→ EXERCISE DESCRIPTION: In your copy, include every entry exactly as written but no pictures.

▼

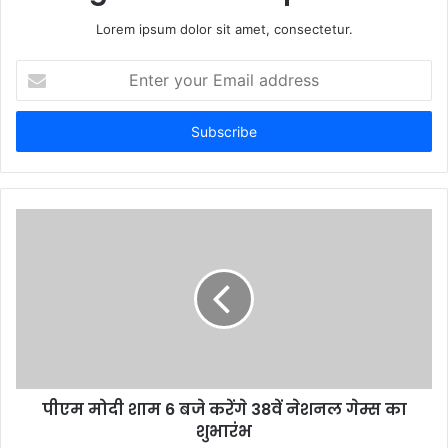
Lorem ipsum dolor sit amet, consectetur.
E
n
t
e
r
y
o
u
r
E
m
a
i
l
a
d
d
पीएम मोदी शाम 6 बजे करेंगे 38वें नेशनल गेम्स का
r
शुभारंभ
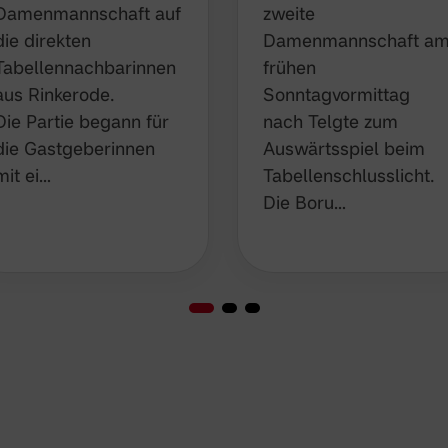
Damenmannschaft auf
zweite
die direkten
Damenmannschaft a
Tabellennachbarinnen
frühen
aus Rinkerode.
Sonntagvormittag
Die Partie begann für
nach Telgte zum
die Gastgeberinnen
Auswärtsspiel beim
mit ei…
Tabellenschlusslicht.
Die Boru…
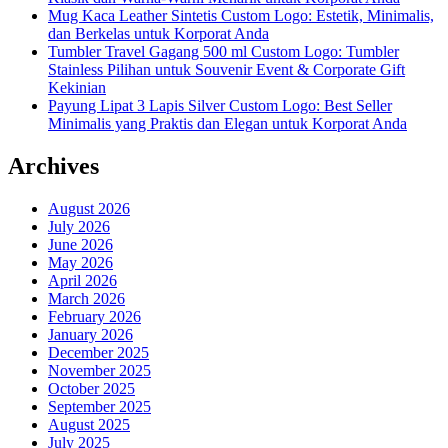
Mug Kaca Leather Sintetis Custom Logo: Estetik, Minimalis,
dan Berkelas untuk Korporat Anda
Tumbler Travel Gagang 500 ml Custom Logo: Tumbler
Stainless Pilihan untuk Souvenir Event & Corporate Gift
Kekinian
Payung Lipat 3 Lapis Silver Custom Logo: Best Seller
Minimalis yang Praktis dan Elegan untuk Korporat Anda
Archives
August 2026
July 2026
June 2026
May 2026
April 2026
March 2026
February 2026
January 2026
December 2025
November 2025
October 2025
September 2025
August 2025
July 2025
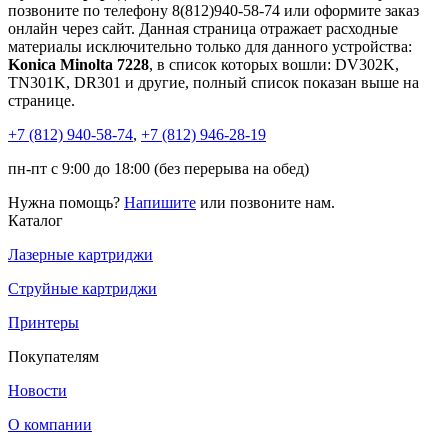
позвоните по телефону 8(812)940-58-74 или оформите заказ
онлайн через сайт. Данная страница отражает расходные
материалы исключительно только для данного устройства:
Konica Minolta 7228
, в список которых вошли: DV302K,
TN301K, DR301 и другие, полный список показан выше на
странице.
+7 (812)
940-58-74
,
+7 (812)
946-28-19
пн-пт с 9:00 до 18:00 (без перерыва на обед)
Нужна помощь?
Напишите
или позвоните нам.
Каталог
Лазерные картриджи
Струйные картриджи
Принтеры
Покупателям
Новости
О компании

▲

→ OUTPUT FOR THIS TASK:
Lorem ipsum dolor sit amet, consectetur.
E
n
t
e
r
y
o
u
r
E
m
a
i
l
a
d
d
पीएम मोदी शाम 6 बजे करेंगे 38वें नेशनल गेम्स का
r
शुभारंभ
Damenmannschaft auf
zweite
die direkten
Damenmannschaft a
Tabellennachbarinnen
frühen
aus Rinkerode.
Sonntagvormittag
Die Partie begann für
nach Telgte zum
die Gastgeberinnen
Auswärtsspiel beim
mit ei…
Tabellenschlusslicht.
Die Boru…
Mug Kaca Leather Sintetis Custom Logo: Estetik, Minimalis,
dan Berkelas untuk Korporat Anda
Tumbler Travel Gagang 500 ml Custom Logo: Tumbler
Stainless Pilihan untuk Souvenir Event & Corporate Gift
Kekinian
Payung Lipat 3 Lapis Silver Custom Logo: Best Seller
Minimalis yang Praktis dan Elegan untuk Korporat Anda
Archives
August 2026
July 2026
June 2026
May 2026
April 2026
March 2026
February 2026
January 2026
December 2025
November 2025
October 2025
September 2025
August 2025
July 2025
позвоните по телефону 8(812)940-58-74 или оформите заказ
онлайн через сайт. Данная страница отражает расходные
материалы исключительно только для данного устройства:
Konica Minolta 7228
, в список которых вошли: DV302K,
TN301K, DR301 и другие, полный список показан выше на
странице.
+7 (812)
940-58-74
,
+7 (812)
946-28-19
пн-пт с 9:00 до 18:00 (без перерыва на обед)
Нужна помощь?
Напишите
или позвоните нам.
Каталог
Лазерные картриджи
Струйные картриджи
Принтеры
Покупателям
Новости
О компании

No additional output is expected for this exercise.